Wpis z mikrobloga

Sposób na podryw - opatentowany.

Zarabiasz w #!$%@? mamony na programowaniu, kupujesz bilet na malediwy i podrabiany paszport.

Idziesz na spotkanie znanej osoby, ja wybrałem Wajdę.

Wajda reklamuje książkę "Dom nad Rozlewiskiem"

Czekasz w kolejce.

Obczajasz jakąś fajną dupę w kolejce.

Gdy dostaniesz się do Wajdy nie prosisz o autograf.

Mówisz "ty #!$%@? #!$%@?łeś ostatnią książkę, nikt nie ogląda twojego nudnego chłamu"

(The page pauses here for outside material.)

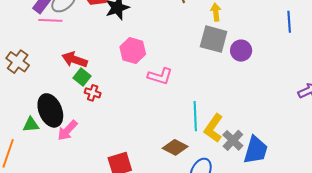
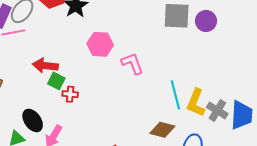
pink L-shape: (160, 76) -> (132, 63), turned -115
black ellipse: (50, 110) -> (33, 120), size x0.7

Plujesz Wajdzie w twarz i odchodzisz like a boss

Wajda mówi "czekaj cwaniaczku"

Wyjmujecie swoje rewolwery i na trzy.

Raz Dwa...

Na dwa kula w łeb słynnego reżysera.

Upodobana laska mokra z zachwytu nad twoją męskością

Mówisz do niej "Ja muszę uciekać, idziesz ze mną albo dalej marnie egzystujesz".

Spieprzacie na malediwy i masz #!$%@? do końca życia.

Dalej programujesz lub kosisz trawę.